Thawing out, I look at her face. She's not ancient old, but she's old. Her silver hair is wild and trailing behind her in curling streams. She's brown, but her shadow covers her up to the neck and makes her appear darker. I stare for a second at how it cups her breasts and her hips, and I'm jealous of how strong she looks. How effortlessly womanly and graceful she looks. How her body seems naturally powerful, a stark contrast to my limp form.

"Are you listening?" she asks, and I meet her eyes and this time I do flinch. She repeats what she'd said, then kneels and grabs the knife. She pushes the handle into my hands. "You might need this," she says. Her breath clouds around her frowning face. "It's a strong spirit, so I have to get to it quick before it hurts anyone. But there are other things out here, so just be careful and move quickly."

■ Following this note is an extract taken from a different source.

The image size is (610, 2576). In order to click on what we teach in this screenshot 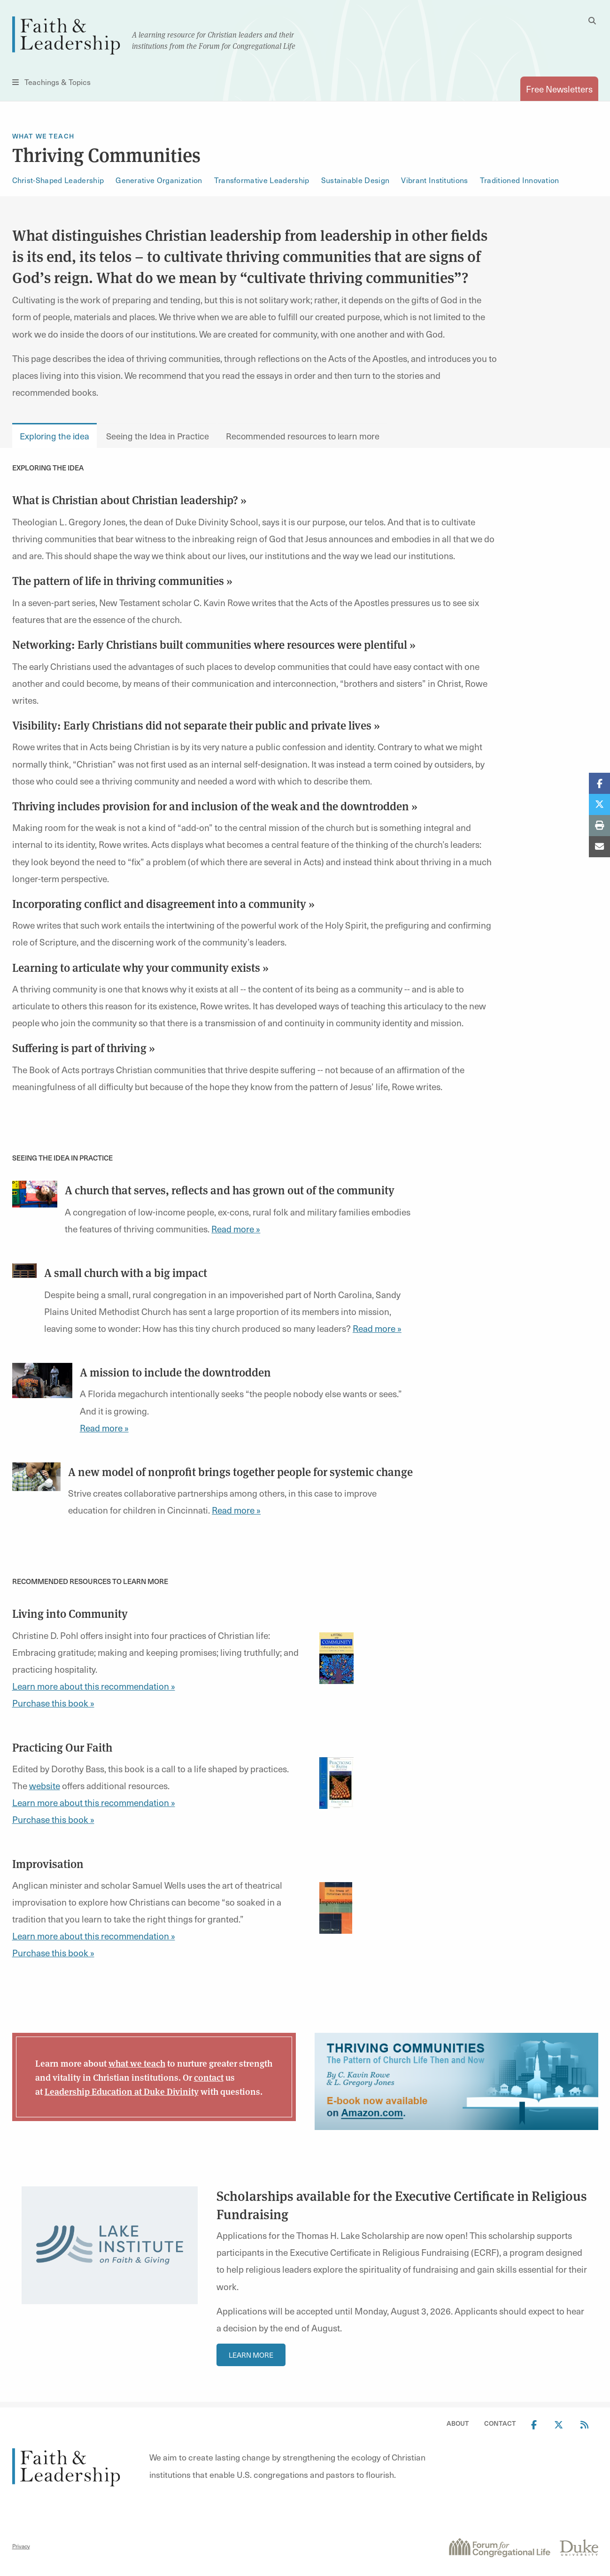, I will do `click(136, 2063)`.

With that, she turns and leaves, like she doesn't really care if I survive or not. I watch her go, holding the warm cloak tightly and clutching the knife. Her shadows hug her like a skintight suit. She walks without disturbing the snow at all. She walks on top of the snow, and there aren't any footprints left behind. I watch till I lose sight of her between the trees.

Something howls in the distance. Then a bird calls like the hoo-ooh of an owl, except there's a third extended oooooh that sounds like a ghost. I feel like I'm being watched. Something out there is observing me. Hunting me. Shivering, this time not from the cold, I rush off in the direction the woman indicated.

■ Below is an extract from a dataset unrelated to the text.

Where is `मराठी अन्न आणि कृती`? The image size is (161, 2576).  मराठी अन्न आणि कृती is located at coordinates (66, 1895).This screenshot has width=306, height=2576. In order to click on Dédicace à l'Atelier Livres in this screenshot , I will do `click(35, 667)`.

I trudge through the snow, kicking things up messily, the cloak dragging heavily. I'm nowhere near as graceful as she'd been. I don't even know what I'm going to do. None of what she said made sense. It's storming outside the woods? But it's snowing here... and I have to look out for a lighthouse? Why would there be a lighthouse in the woods? I've never even seen a lighthouse in person before.

And what was all that about evil spirits? And that lizard thing that wanted to eat me? The more I try to make sense of it, the more questions I have, and all I want to do is lie down somewhere and not think. But all around me is snow, cold and pristine and beautiful. It muffles my sounds. It captures starlight and illuminates the way.

The woods stretch in every direction, looking the same no matter how far I go, and it's like some scene out of a Hallmark movie. I figure if I keep going in a straight line, it’ll be fine.

But I can’t help but think about how she’d put the knife in my hands and told me to be careful. Another bird call sounds. I shudder and try to focus, even as my legs burn from the effort of walking through heavy snow.

I’ll look for the lighthouse. That’s the goal for now. That’s what I'll focus on. It’s just like how I’d fixate on getting to class every morning. How I’d convince myself to get out of bed, out of the apartment. Set a goal. Move toward it. Let everything else fade into the background. It's just noise. It's just feelings. Push it all down. None of it matters.

None of it matters. I just gotta get there, and then I’ll find the next thing to do.

Jia, I keep thinking as I struggle through the snow, my breath visible in front of me. Your mirror ate me. And I have no idea where I am.